Typical scenario for a published book with a traditional publisher
The bookstore pays 60%(typically) for your book. You pay your publisher and agent from that amount. $8.39
Your publisher takes 65% of that for advertising, distributing and printing. $5.45 (65%)
Your agent takes 15% for selling your book to the publisher-I'm not sure if that 15% is taken from the $8.39 or the $2.94. So, I've color coded them.

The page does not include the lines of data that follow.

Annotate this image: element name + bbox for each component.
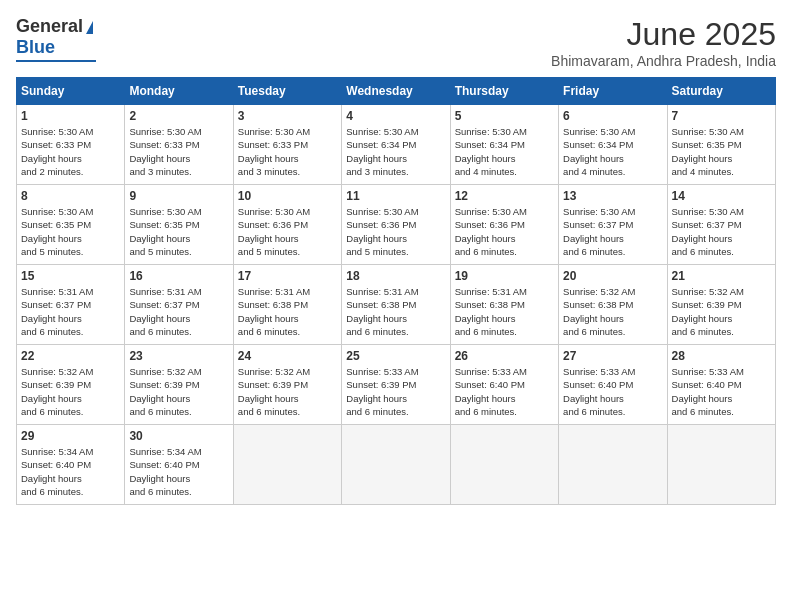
day-info: Sunrise: 5:33 AMSunset: 6:40 PMDaylight … (455, 365, 554, 418)
calendar-day-cell: 9Sunrise: 5:30 AMSunset: 6:35 PMDaylight… (125, 185, 233, 265)
day-number: 26 (455, 349, 554, 363)
day-info: Sunrise: 5:30 AMSunset: 6:35 PMDaylight … (672, 125, 771, 178)
day-of-week-header: Saturday (667, 78, 775, 105)
calendar-day-cell: 21Sunrise: 5:32 AMSunset: 6:39 PMDayligh… (667, 265, 775, 345)
calendar-day-cell: 8Sunrise: 5:30 AMSunset: 6:35 PMDaylight… (17, 185, 125, 265)
day-number: 13 (563, 189, 662, 203)
day-of-week-header: Wednesday (342, 78, 450, 105)
day-info: Sunrise: 5:31 AMSunset: 6:37 PMDaylight … (129, 285, 228, 338)
day-number: 21 (672, 269, 771, 283)
calendar-day-cell: 4Sunrise: 5:30 AMSunset: 6:34 PMDaylight… (342, 105, 450, 185)
calendar-day-cell: 13Sunrise: 5:30 AMSunset: 6:37 PMDayligh… (559, 185, 667, 265)
calendar-header-row: SundayMondayTuesdayWednesdayThursdayFrid… (17, 78, 776, 105)
day-info: Sunrise: 5:34 AMSunset: 6:40 PMDaylight … (21, 445, 120, 498)
day-number: 5 (455, 109, 554, 123)
day-info: Sunrise: 5:32 AMSunset: 6:39 PMDaylight … (21, 365, 120, 418)
day-info: Sunrise: 5:30 AMSunset: 6:34 PMDaylight … (346, 125, 445, 178)
day-number: 9 (129, 189, 228, 203)
day-of-week-header: Tuesday (233, 78, 341, 105)
day-number: 3 (238, 109, 337, 123)
day-info: Sunrise: 5:31 AMSunset: 6:38 PMDaylight … (346, 285, 445, 338)
day-number: 20 (563, 269, 662, 283)
day-number: 29 (21, 429, 120, 443)
calendar-day-cell (667, 425, 775, 505)
day-info: Sunrise: 5:30 AMSunset: 6:37 PMDaylight … (563, 205, 662, 258)
day-number: 28 (672, 349, 771, 363)
location-subtitle: Bhimavaram, Andhra Pradesh, India (551, 53, 776, 69)
page-header: General Blue June 2025 Bhimavaram, Andhr… (16, 16, 776, 69)
day-info: Sunrise: 5:32 AMSunset: 6:39 PMDaylight … (238, 365, 337, 418)
calendar-week-row: 22Sunrise: 5:32 AMSunset: 6:39 PMDayligh… (17, 345, 776, 425)
day-info: Sunrise: 5:31 AMSunset: 6:38 PMDaylight … (238, 285, 337, 338)
calendar-day-cell: 19Sunrise: 5:31 AMSunset: 6:38 PMDayligh… (450, 265, 558, 345)
logo-general-text: General (16, 16, 83, 37)
day-number: 15 (21, 269, 120, 283)
day-number: 2 (129, 109, 228, 123)
calendar-day-cell: 12Sunrise: 5:30 AMSunset: 6:36 PMDayligh… (450, 185, 558, 265)
logo-blue-text: Blue (16, 37, 55, 58)
day-number: 16 (129, 269, 228, 283)
day-number: 8 (21, 189, 120, 203)
day-info: Sunrise: 5:31 AMSunset: 6:37 PMDaylight … (21, 285, 120, 338)
calendar-day-cell: 1Sunrise: 5:30 AMSunset: 6:33 PMDaylight… (17, 105, 125, 185)
calendar-week-row: 1Sunrise: 5:30 AMSunset: 6:33 PMDaylight… (17, 105, 776, 185)
day-info: Sunrise: 5:33 AMSunset: 6:40 PMDaylight … (563, 365, 662, 418)
calendar-day-cell: 11Sunrise: 5:30 AMSunset: 6:36 PMDayligh… (342, 185, 450, 265)
calendar-day-cell: 25Sunrise: 5:33 AMSunset: 6:39 PMDayligh… (342, 345, 450, 425)
calendar-day-cell: 14Sunrise: 5:30 AMSunset: 6:37 PMDayligh… (667, 185, 775, 265)
day-of-week-header: Friday (559, 78, 667, 105)
day-info: Sunrise: 5:30 AMSunset: 6:34 PMDaylight … (455, 125, 554, 178)
calendar-day-cell: 6Sunrise: 5:30 AMSunset: 6:34 PMDaylight… (559, 105, 667, 185)
day-info: Sunrise: 5:30 AMSunset: 6:35 PMDaylight … (21, 205, 120, 258)
day-info: Sunrise: 5:33 AMSunset: 6:40 PMDaylight … (672, 365, 771, 418)
calendar-day-cell (450, 425, 558, 505)
calendar-week-row: 29Sunrise: 5:34 AMSunset: 6:40 PMDayligh… (17, 425, 776, 505)
calendar-day-cell: 23Sunrise: 5:32 AMSunset: 6:39 PMDayligh… (125, 345, 233, 425)
day-info: Sunrise: 5:30 AMSunset: 6:33 PMDaylight … (238, 125, 337, 178)
day-info: Sunrise: 5:34 AMSunset: 6:40 PMDaylight … (129, 445, 228, 498)
day-number: 17 (238, 269, 337, 283)
logo: General Blue (16, 16, 96, 62)
calendar-day-cell: 28Sunrise: 5:33 AMSunset: 6:40 PMDayligh… (667, 345, 775, 425)
calendar-week-row: 15Sunrise: 5:31 AMSunset: 6:37 PMDayligh… (17, 265, 776, 345)
day-number: 27 (563, 349, 662, 363)
title-section: June 2025 Bhimavaram, Andhra Pradesh, In… (551, 16, 776, 69)
day-number: 14 (672, 189, 771, 203)
calendar-table: SundayMondayTuesdayWednesdayThursdayFrid… (16, 77, 776, 505)
logo-underline (16, 60, 96, 62)
calendar-week-row: 8Sunrise: 5:30 AMSunset: 6:35 PMDaylight… (17, 185, 776, 265)
day-number: 4 (346, 109, 445, 123)
day-number: 11 (346, 189, 445, 203)
day-of-week-header: Monday (125, 78, 233, 105)
day-number: 23 (129, 349, 228, 363)
day-info: Sunrise: 5:30 AMSunset: 6:33 PMDaylight … (129, 125, 228, 178)
calendar-day-cell: 27Sunrise: 5:33 AMSunset: 6:40 PMDayligh… (559, 345, 667, 425)
calendar-day-cell: 3Sunrise: 5:30 AMSunset: 6:33 PMDaylight… (233, 105, 341, 185)
day-info: Sunrise: 5:32 AMSunset: 6:39 PMDaylight … (129, 365, 228, 418)
calendar-day-cell (559, 425, 667, 505)
day-info: Sunrise: 5:32 AMSunset: 6:39 PMDaylight … (672, 285, 771, 338)
day-number: 18 (346, 269, 445, 283)
day-info: Sunrise: 5:30 AMSunset: 6:36 PMDaylight … (455, 205, 554, 258)
day-info: Sunrise: 5:33 AMSunset: 6:39 PMDaylight … (346, 365, 445, 418)
calendar-day-cell: 10Sunrise: 5:30 AMSunset: 6:36 PMDayligh… (233, 185, 341, 265)
calendar-day-cell: 5Sunrise: 5:30 AMSunset: 6:34 PMDaylight… (450, 105, 558, 185)
day-info: Sunrise: 5:30 AMSunset: 6:33 PMDaylight … (21, 125, 120, 178)
calendar-day-cell: 17Sunrise: 5:31 AMSunset: 6:38 PMDayligh… (233, 265, 341, 345)
calendar-day-cell: 16Sunrise: 5:31 AMSunset: 6:37 PMDayligh… (125, 265, 233, 345)
day-of-week-header: Sunday (17, 78, 125, 105)
day-info: Sunrise: 5:30 AMSunset: 6:37 PMDaylight … (672, 205, 771, 258)
calendar-day-cell: 7Sunrise: 5:30 AMSunset: 6:35 PMDaylight… (667, 105, 775, 185)
day-number: 22 (21, 349, 120, 363)
calendar-day-cell: 2Sunrise: 5:30 AMSunset: 6:33 PMDaylight… (125, 105, 233, 185)
calendar-day-cell: 15Sunrise: 5:31 AMSunset: 6:37 PMDayligh… (17, 265, 125, 345)
day-info: Sunrise: 5:32 AMSunset: 6:38 PMDaylight … (563, 285, 662, 338)
calendar-day-cell: 22Sunrise: 5:32 AMSunset: 6:39 PMDayligh… (17, 345, 125, 425)
calendar-day-cell: 24Sunrise: 5:32 AMSunset: 6:39 PMDayligh… (233, 345, 341, 425)
day-number: 7 (672, 109, 771, 123)
day-number: 1 (21, 109, 120, 123)
calendar-day-cell (233, 425, 341, 505)
calendar-day-cell: 26Sunrise: 5:33 AMSunset: 6:40 PMDayligh… (450, 345, 558, 425)
day-info: Sunrise: 5:30 AMSunset: 6:34 PMDaylight … (563, 125, 662, 178)
day-info: Sunrise: 5:30 AMSunset: 6:36 PMDaylight … (346, 205, 445, 258)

You pay Uncle Sam about 1/3 of that $1.13/1.67 (13%,20%) profit
If your experience with traditional publishing was different than this, I'd love to hear about it. Please comment.
Indie Publishing
Cost of your book in retail stores $13.99
Bookstores pay 60% of retail for your book that leaves $8.39
Your distributor takes 25% of that 60% They earn $2.10. That leaves $6.29
Subtract the cost to print your book $1.25(15%)-$3.50 (42%) for a 350 page book depending
on how many you print.
What you get $3.04 (36%) to $4.79 (57%) if you do all free advertising
Good luck with that
Uncle Sam takes about 1/3 $2.12 (25%)-3.16 (38%)
POD (Print on Demand) Publisher I will use Createspace as the example
Cost of your book $13.99
You get $6.24 from sales at Createspace
$3.44 from sales on Amazon
$.64 from all other .coms
Your book is not in stores
Ebooks
Smashwords takes about 19%. That is about $.18 per dollar your book sells for
If you let Smashwords distribute to Barnes and Noble, Diesel, Kobe and others, you end up with 60%. That means that if you sell your book for $2.99 you'll get $1.81.
Amazon.com (KDP)
If you price your book between $2 and $9.98, you will earn 65%
If you price your book less than $1.99 or over $9.99, you will earn 35%.